何が言いたいか、というと大切なのは「人間は意識にどのようなスキーマをインストールするか」が重要といいたいのである。世界を捉える仮説は無限にあるのである。それをわざわざ人間をうつにするようなスキーマを採用したり、人間の考え方をわざと狭めるようなスキーマを導入するのは、それは損ですよ、と言わざるを得ない。人間にとって、一度与えられた認識を変えるという作業はかなり困難なことである。心理学者のローゼンハンという人の行ったもので「精神医学診断実験」というのがあるが、(『心は実験できるか―20世紀心理学実験物語 / ローレン スレイター』に詳しい。後日書評も書くつもり)これは自身が統合失調症のふりをして精神科医の診断を受けると精神科医はどの段階で診断を修正するかを試したものだが、結果はやはり保護室にぶち込まれたまま。診断の修正がなされたケースはほんのわずかだった。人間は自分の一旦正しいと認識したものを手放すことを極度に嫌がるのである。
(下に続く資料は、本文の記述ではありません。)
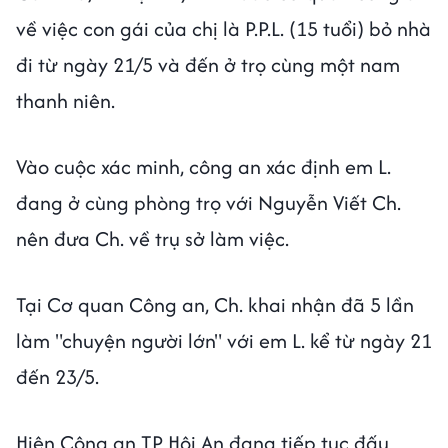
về việc con gái của chị là P.P.L. (15 tuổi) bỏ nhà
đi từ ngày 21/5 và đến ở trọ cùng một nam
thanh niên.
Vào cuộc xác minh, công an xác định em L.
đang ở cùng phòng trọ với Nguyễn Viết Ch.
nên đưa Ch. về trụ sở làm việc.
Tại Cơ quan Công an, Ch. khai nhận đã 5 lần
làm "chuyện người lớn" với em L. kể từ ngày 21
đến 23/5.
Hiện Công an TP Hội An đang tiếp tục đấu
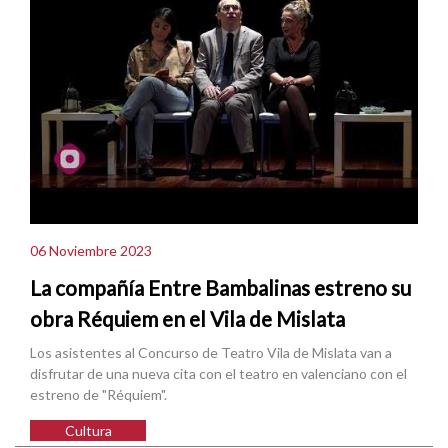
06 Noviembre 2023
La compañía Entre Bambalinas estreno su
obra Réquiem en el Vila de Mislata
Los asistentes al Concurso de Teatro Vila de Mislata van a
disfrutar de una nueva cita con el teatro en valenciano con el
estreno de "Réquiem".
Cultura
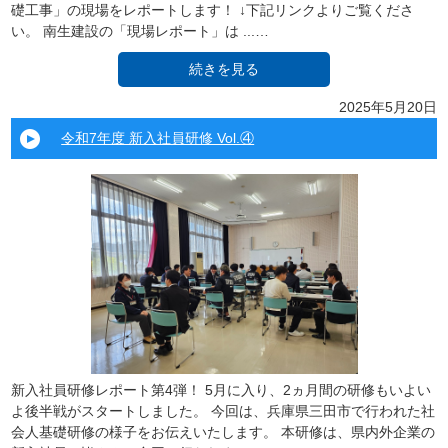
礎工事」の現場をレポートします！ ↓下記リンクよりご覧くださ
い。 南生建設の「現場レポート」は ...…
続きを見る
2025年5月20日
令和7年度 新入社員研修 Vol.④
新入社員研修レポート第4弾！ 5月に入り、2ヵ月間の研修もいよい
よ後半戦がスタートしました。 今回は、兵庫県三田市で行われた社
会人基礎研修の様子をお伝えいたします。 本研修は、県内外企業の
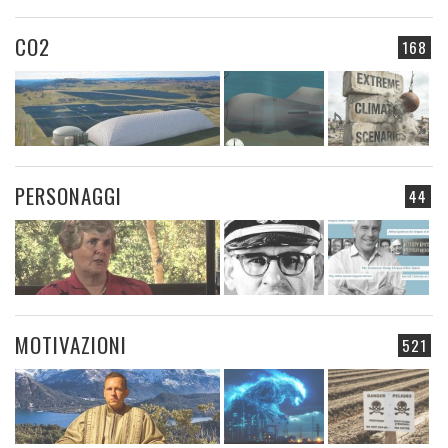
CO2
168
PERSONAGGI
44
MOTIVAZIONI
521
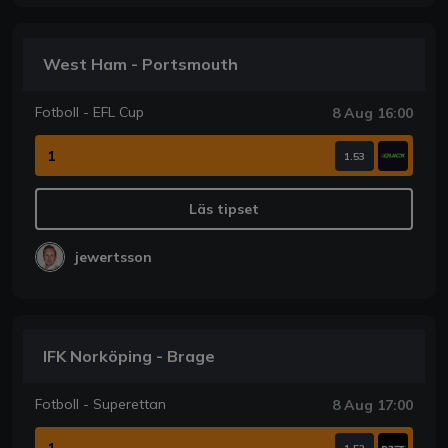
West Ham - Portsmouth
Fotboll - EFL Cup
8 Aug 16:00
1
1.53
Läs tipset
jewertsson
IFK Norköping - Brage
Fotboll - Superettan
8 Aug 17:00
1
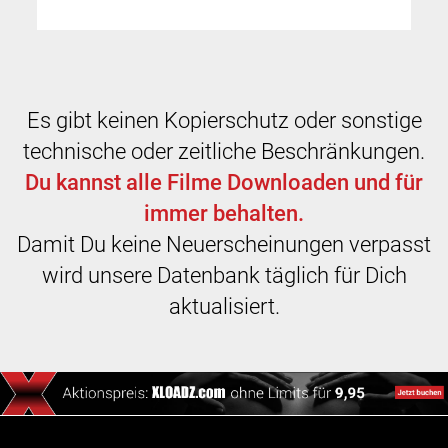
Es gibt keinen Kopierschutz oder sonstige
technische oder zeitliche Beschränkungen.
Du kannst alle Filme Downloaden und für
immer behalten.
Damit Du keine Neuerscheinungen verpasst
wird unsere Datenbank täglich für Dich
aktualisiert.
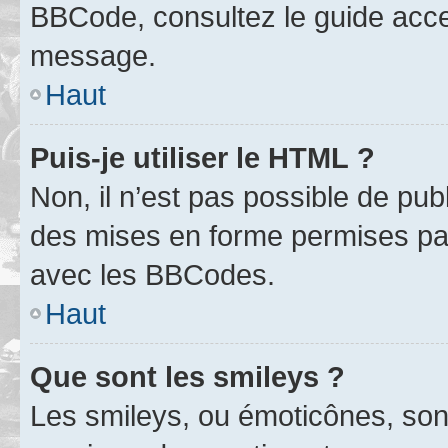
BBCode, consultez le guide acce
message.
Haut
Puis-je utiliser le HTML ?
Non, il n’est pas possible de pu
des mises en forme permises pa
avec les BBCodes.
Haut
Que sont les smileys ?
Les smileys, ou émoticônes, sont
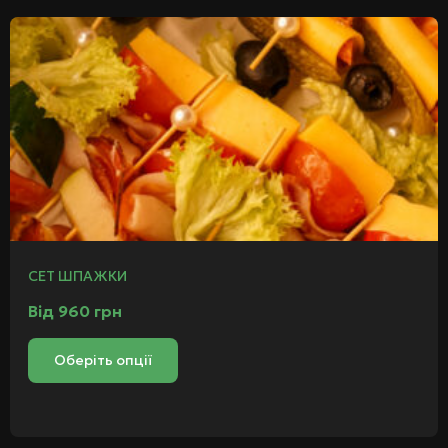
СЕТ ШПАЖКИ
Від
960
грн
Оберіть опції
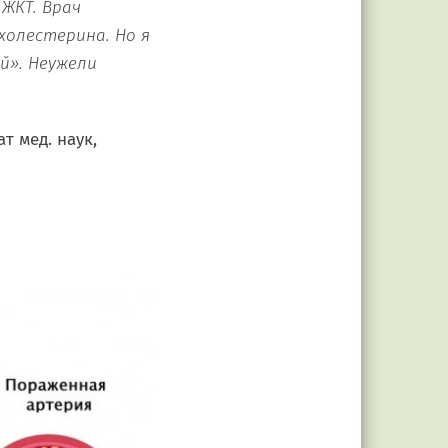
 ЖКТ. Врач
холестерина. Но я
й». Неужели
т мед. наук,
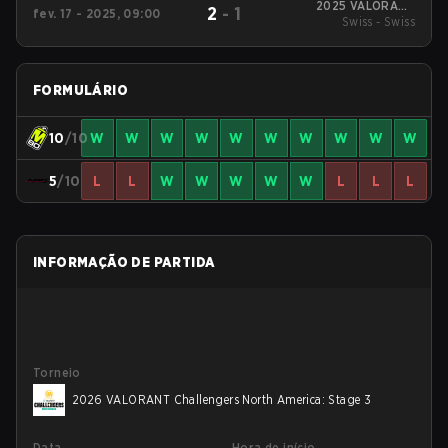
2025 VALORANT
2
-
1
fev. 17 - 2025, 09:00
Challengers North
Swiss - Swiss
America: Stage 1
FORMULÁRIO
10
/10
W
W
W
W
W
W
W
W
W
W
5
/10
L
L
W
W
W
W
W
L
L
L
INFORMAÇÃO DE PARTIDA
Torneio
2026 VALORANT Challengers North America: Stage 3
Data
Hora de início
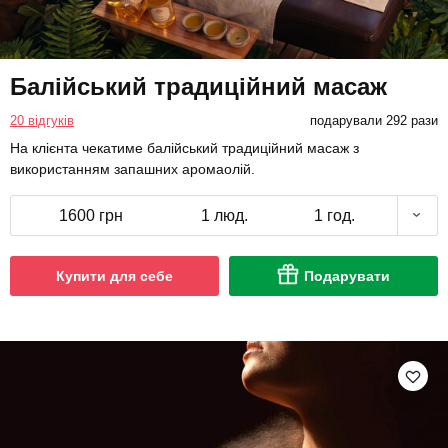
Балійський традиційний масаж
20 відгуків
подарували 292 рази
На клієнта чекатиме балійський традиційний масаж з
використанням запашних аромаолій.
1600 грн
1 люд.
1 год.
Купити для себе
Подарувати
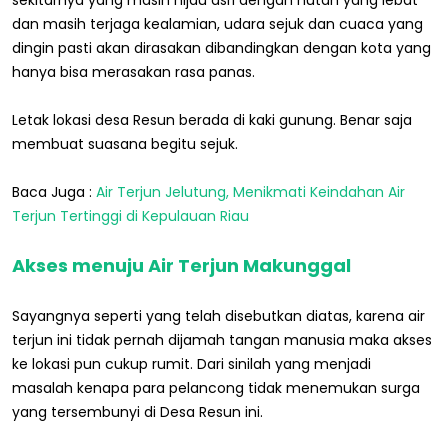
sekitarnya yang masih hijau asri dengan hutan yang lebat
dan masih terjaga kealamian, udara sejuk dan cuaca yang
dingin pasti akan dirasakan dibandingkan dengan kota yang
hanya bisa merasakan rasa panas.
Letak lokasi desa Resun berada di kaki gunung. Benar saja
membuat suasana begitu sejuk.
Baca Juga :
Air Terjun Jelutung, Menikmati Keindahan Air
Terjun Tertinggi di Kepulauan Riau
Akses menuju Air Terjun Makunggal
Sayangnya seperti yang telah disebutkan diatas, karena air
terjun ini tidak pernah dijamah tangan manusia maka akses
ke lokasi pun cukup rumit. Dari sinilah yang menjadi
masalah kenapa para pelancong tidak menemukan surga
yang tersembunyi di Desa Resun ini.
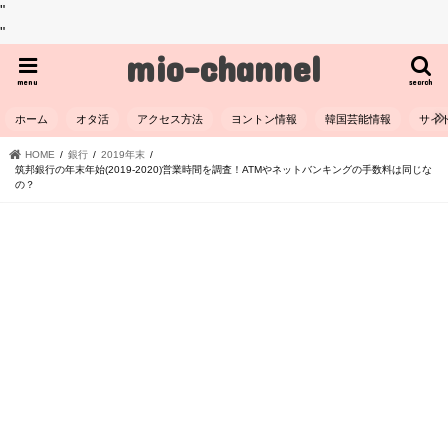
"
"
mio-channel
menu
search
ホーム
オタ活
アクセス方法
ヨントン情報
韓国芸能情報
サイ
HOME
銀行
2019年末
筑邦銀行の年末年始(2019-2020)営業時間を調査！ATMやネットバンキングの手数料は同じな
の？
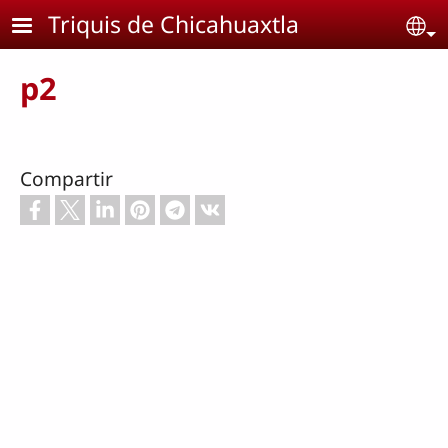
Pasar al contenido principal
Triquis de Chicahuaxtla
Se
p2
Compartir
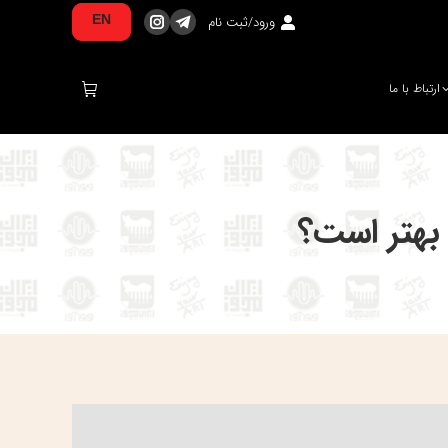
ورود/ثبت نام
EN
تلگرام
اینستاگرام
صفحه
صفحه
در
در
ارتباط با ما
پنجره
پنجره
جدید
جدید
باز
باز
می‌شود
می‌شود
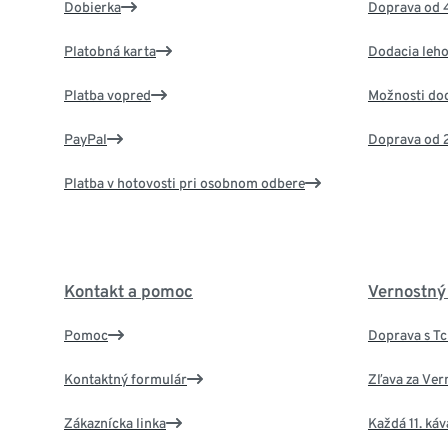
Dobierka
Doprava od 
Platobná karta
Dodacia leho
Platba vopred
Možnosti do
PayPal
Doprava od 
Platba v hotovosti pri osobnom odbere
Kontakt a pomoc
Vernostný
Pomoc
Doprava s T
Kontaktný formulár
Zľava za Ver
Zákaznícka linka
Každá 11. ká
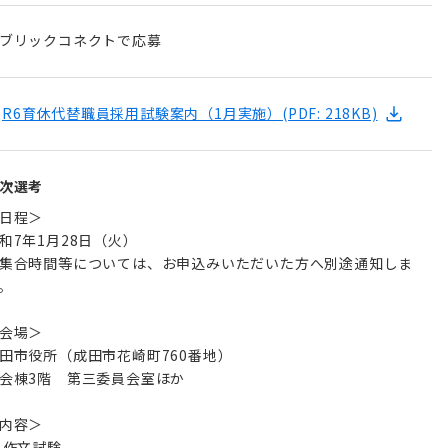
ブリックコネクトで応募
R6育休代替職員採用試験案内（1月実施）
(PDF: 218KB)
次選考
日程＞
和7年1月28日（火）
集合時間等については、お申込みいただいた方へ別途通知しま
。
会場＞
田市役所（成田市花崎町760番地）
会棟3階 第三委員会室ほか
内容＞
 作文試験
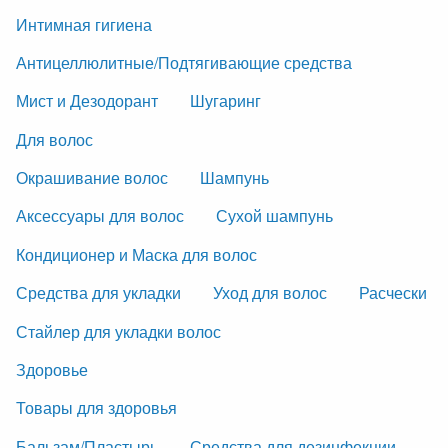
Интимная гигиена
Антицеллюлитные/Подтягивающие средства
Мист и Дезодорант
Шугаринг
Для волос
Окрашивание волос
Шампунь
Аксессуары для волос
Сухой шампунь
Кондиционер и Маска для волос
Средства для укладки
Уход для волос
Расчески
Стайлер для укладки волос
Здоровье
Товары для здоровья
Бальзам/Пластырь
Средства для дезинфекции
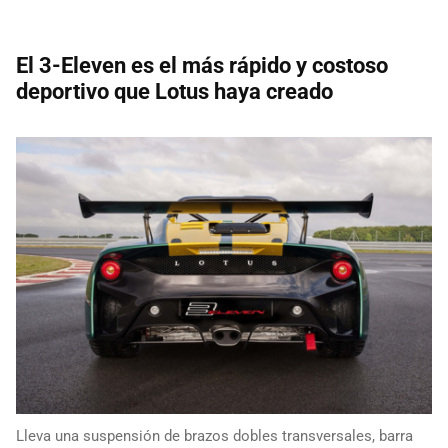
El 3-Eleven es el más rápido y costoso
deportivo que Lotus haya creado
Lleva una suspensión de brazos dobles transversales, barra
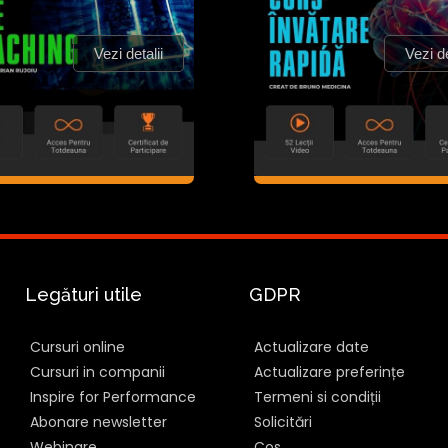
Vezi detalii
Vezi de
Legături utile
GDPR
Cursuri online
Actualizare date
Cursuri in companii
Actualizare preferințe
Inspire for Performance
Termeni si condiții
Abonare newsletter
Solicitări
Webinare
Cos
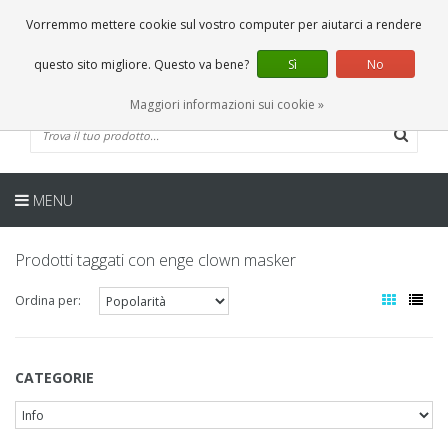
IT
0 Articoli
Vorremmo mettere cookie sul vostro computer per aiutarci a rendere
questo sito migliore. Questo va bene?
Sì
No
Maggiori informazioni sui cookie »
MENU
Prodotti taggati con enge clown masker
Ordina per:
CATEGORIE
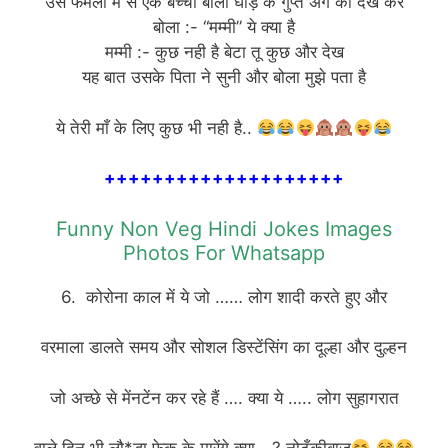
उस फैमली में से एक बच्चा बोला घोड़े के गुप्त अंग को देख कर
बोला :- “मम्मी” ये क्या है
मम्मी :- कुछ नही है बेटा तू कुछ और देख
यह बात उसके पिता ने सुनी और बोला मुझे पता है
ये तेरी माँ के लिए कुछ भी नही है..
++++++++++++++++++++
Funny Non Veg Hindi Jokes Images
Photos For Whatsapp
6. कोरोना काल में ये जो …… लोग शादी करते हुए और
वरमाला डालते समय और सोशल डिस्टेंसिंग का दूल्हा और दुल्हन
जो अच्छे से मेंनटेंन कर रहे हैं …. क्या ये ….. लोग सुहागरात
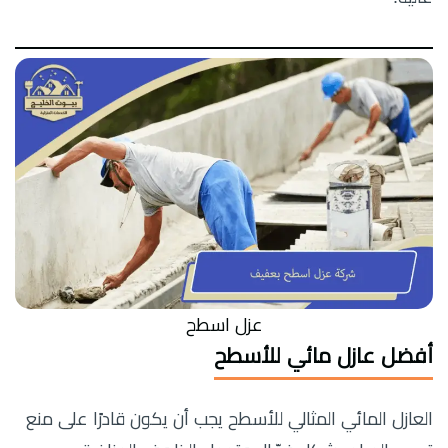
عزل اسطح
أفضل عازل مائي للأسطح
العازل المائي المثالي للأسطح يجب أن يكون قادرًا على منع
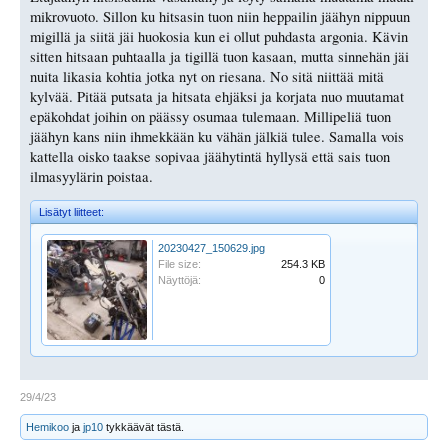
mikrovuoto. Sillon ku hitsasin tuon niin heppailin jäähyn nippuun
migillä ja siitä jäi huokosia kun ei ollut puhdasta argonia. Kävin
sitten hitsaan puhtaalla ja tigillä tuon kasaan, mutta sinnehän jäi
nuita likasia kohtia jotka nyt on riesana. No sitä niittää mitä
kylvää. Pitää putsata ja hitsata ehjäksi ja korjata nuo muutamat
epäkohdat joihin on päässy osumaa tulemaan. Millipeliä tuon
jäähyn kans niin ihmekkään ku vähän jälkiä tulee. Samalla vois
kattella oisko taakse sopivaa jäähytintä hyllysä että sais tuon
ilmasyylärin poistaa.
Lisätyt liitteet:
20230427_150629.jpg
File size:
254.3 KB
Näyttöjä:
0
29/4/23
Hemikoo
ja
jp10
tykkäävät tästä.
つまり、うがった見方をすると意識とは【アンカリング】そのものなのである。というより「知識」そのものが、アンカリングである。あるスキーマを脳にインストールすると、人はそれに無条件に従ってしまい、以降はそのスキーマによってしか世界を認識しなくなるのだ。ううむ、これはまずい。

人間の意識とシンボル体系(記号論的な)の関係はまだそんなに詳しくなくけど、いずれやるつもり。


うーん、シンボル体系の変化とスキーマの関連をひっかけて書きたかったのだけれど、ちょっと飛躍しているかもしれない。いい線いってるとは思うのだが。まぁとにかくシンボル体系のアンカリング=概念であり、その総体が知識、ってことです言いたいのは。まぁまだ考え途中なのでご了承あらんことを。